There are several DT, OC, and Baton instructors on this forum. You will more than likely have to pay for this class.

The term "ventilate someone's skull" refers to the use of a baton when faced with an assaultive (serious bodily harm/death) subject. You are then authorized to use deadly force in compliance with the Use of Force Model. It does not mean that the individual instructor is any less qualified because of a term he uses.

The fact that one does or does not utilize a certain tool more or less than others does not lessen the need or ability of any particular tool in our chest. I am not looking to flame anyone, but we all sometimes use different terms when describing something. I am very familiar with the DT staff at all of the academies. They are all well trained and I would go to war with them anytime!


----------



## TNT (Jan 1, 2009)

Sarge31 said:


> _*where do I go to learn to properly "ventilate someones skull"*_
> If your DT instructor was using that terminology, be thankful you didn't take his class. Very unprofessional in my opinion. I've been on the job full tmie for nearly 15 years, and can count on one hand the number of times i have used my baton.
> By the way, this is a public forum and there are things read by the general public here.
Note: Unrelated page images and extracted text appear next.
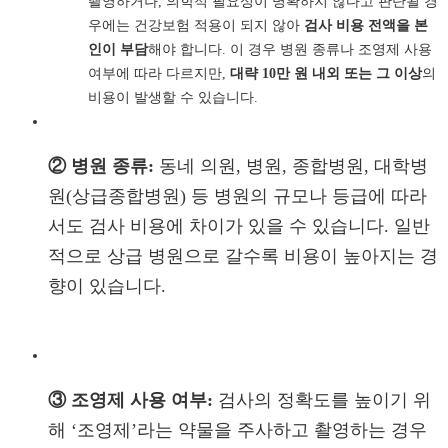
촬영하거나, 의학적 필요성이 명확하지 않다고 판단될 경
우에는 건강보험 적용이 되지 않아
검사 비용 전액을 본
인이 부담
해야 합니다. 이 경우 병원 종류나 조영제 사용
여부에 따라 다르지만,
대략 10만 원 내외 또는 그 이상
의
비용이 발생할 수 있습니다.
② 병원 종류:
동네 의원, 병원, 종합병원, 대학병
원(상급종합병원) 등 병원의 규모나 등급에 따라
서도 검사 비용에 차이가 있을 수 있습니다. 일반
적으로 상급 병원으로 갈수록 비용이 높아지는 경
향이 있습니다.
③ 조영제 사용 여부:
검사의 정확도를 높이기 위
해 ‘조영제’라는 약물을 주사하고 촬영하는 경우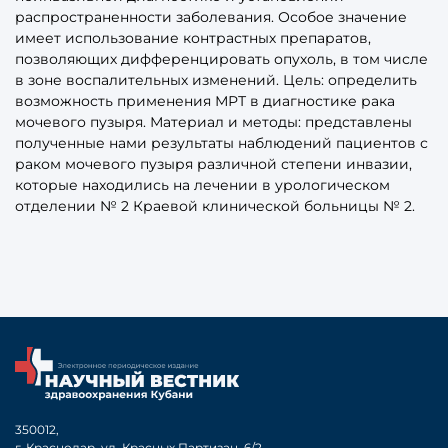
распространенности заболевания. Особое значение
имеет использование контрастных препаратов,
позволяющих дифференцировать опухоль, в том числе
в зоне воспалительных изменений. Цель: определить
возможность применения МРТ в диагностике рака
мочевого пузыря. Материал и методы: представлены
полученные нами результаты наблюдений пациентов с
раком мочевого пузыря различной степени инвазии,
которые находились на лечении в урологическом
отделении № 2 Краевой клинической больницы № 2.
350012,
г. Краснодар, ул. Красных Партизан, 6/2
He says its the term he used in his report. Thats a lot better than getting detailed about it in my opinion. Also, it was a great way to break the ice/tension. This instructor was very professional, and I would be honored to be on the same force as him.
Apparently I pushed your button, and I apologize. A serious answer would have been more appreciated. I'm seeking advise and wisdom here. If I wanted critisizm, I would have called my mother.


----------



## TNT (Jan 1, 2009)

jyanis said:


> There are several DT, OC, and Baton instructors on this forum. You will more than likely have to pay for this class.
> 
> The term "ventilate someone's skull" refers to the use of a baton when faced with an assaultive (serious bodily harm/death) subject. You are then authorized to use deadly force in compliance with the Use of Force Model. It does not mean that the individual instructor is any less qualified because of a term he uses.
> 
> The fact that one does or does not utilize a certain tool more or less than others does not lessen the need or ability of any particular tool in our chest. I am not looking to flame anyone, but we all sometimes use different terms when describing something. I am very familiar with the DT staff at all of the academies. They are all well trained and I would go to war with them anytime!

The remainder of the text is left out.